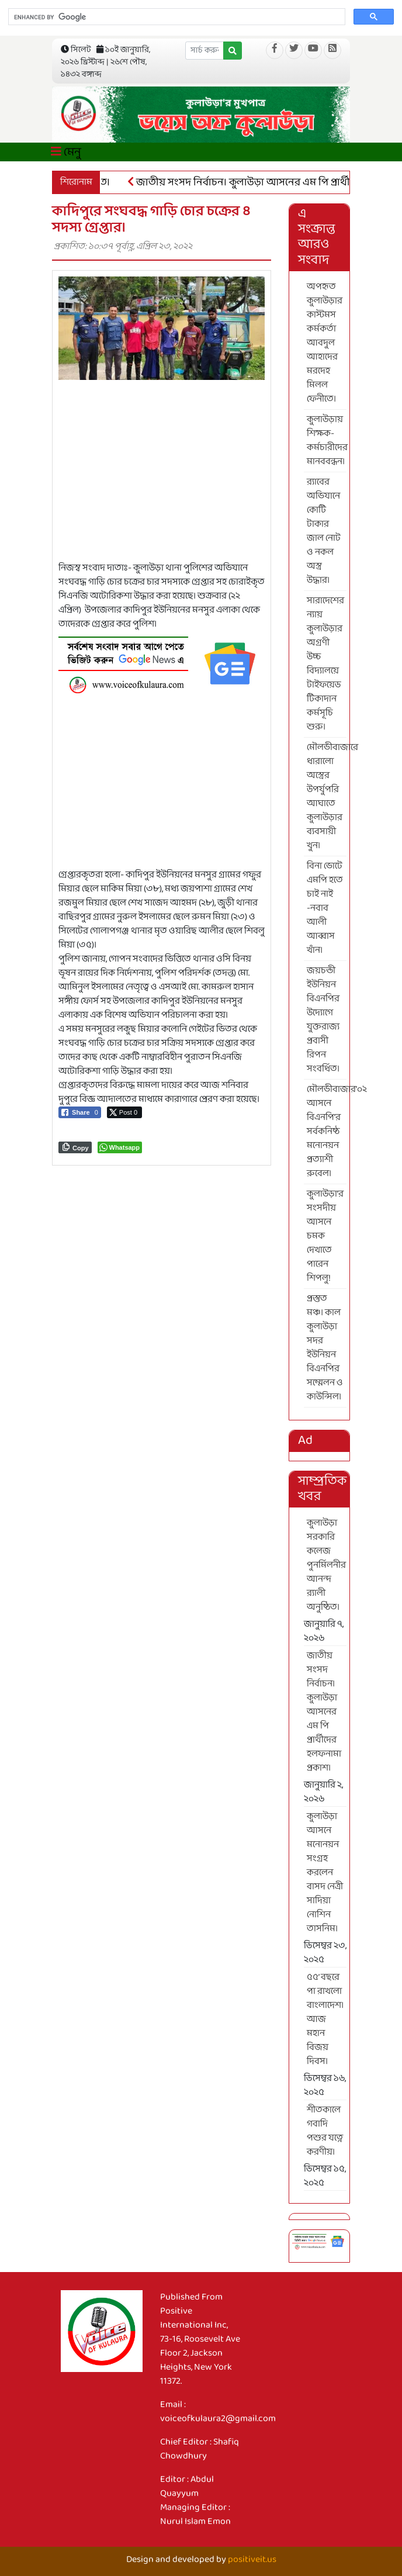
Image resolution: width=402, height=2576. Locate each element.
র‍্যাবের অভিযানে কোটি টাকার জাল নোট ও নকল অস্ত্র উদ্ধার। (324, 531)
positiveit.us (252, 2559)
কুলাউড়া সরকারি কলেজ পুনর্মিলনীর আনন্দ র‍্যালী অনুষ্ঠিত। (326, 1565)
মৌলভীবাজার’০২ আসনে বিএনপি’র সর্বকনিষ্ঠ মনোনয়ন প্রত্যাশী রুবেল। (326, 1131)
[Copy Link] (75, 1147)
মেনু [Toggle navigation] (66, 152)
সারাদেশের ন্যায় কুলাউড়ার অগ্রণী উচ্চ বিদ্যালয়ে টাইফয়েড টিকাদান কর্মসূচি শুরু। (325, 664)
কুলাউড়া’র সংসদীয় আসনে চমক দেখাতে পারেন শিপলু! (325, 1236)
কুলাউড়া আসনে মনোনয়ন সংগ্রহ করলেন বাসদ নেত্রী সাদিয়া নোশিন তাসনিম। (325, 1873)
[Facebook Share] (79, 1112)
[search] (175, 17)
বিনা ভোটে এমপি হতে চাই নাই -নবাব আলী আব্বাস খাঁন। (325, 908)
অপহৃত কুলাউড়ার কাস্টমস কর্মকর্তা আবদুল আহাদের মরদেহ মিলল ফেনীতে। (324, 343)
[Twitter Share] (124, 1112)
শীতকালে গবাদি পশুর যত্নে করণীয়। (325, 2131)
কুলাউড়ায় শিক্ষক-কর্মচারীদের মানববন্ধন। (326, 440)
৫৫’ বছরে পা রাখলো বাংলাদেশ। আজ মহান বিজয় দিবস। (325, 2019)
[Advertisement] (161, 479)
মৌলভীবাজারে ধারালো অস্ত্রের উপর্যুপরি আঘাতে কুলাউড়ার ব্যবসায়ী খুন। (326, 796)
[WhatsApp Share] (120, 1147)
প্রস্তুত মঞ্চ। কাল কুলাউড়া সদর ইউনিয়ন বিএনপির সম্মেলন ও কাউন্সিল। (325, 1348)
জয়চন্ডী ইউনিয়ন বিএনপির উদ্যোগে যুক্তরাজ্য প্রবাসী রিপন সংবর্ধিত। (323, 1020)
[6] (161, 663)
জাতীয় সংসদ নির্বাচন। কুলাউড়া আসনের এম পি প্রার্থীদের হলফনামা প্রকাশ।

···

The problem: Copy out each line of the records where the string "Share" appears.

Written reply:
[Facebook Share] (79, 1112)
[Twitter Share] (124, 1112)
[WhatsApp Share] (120, 1147)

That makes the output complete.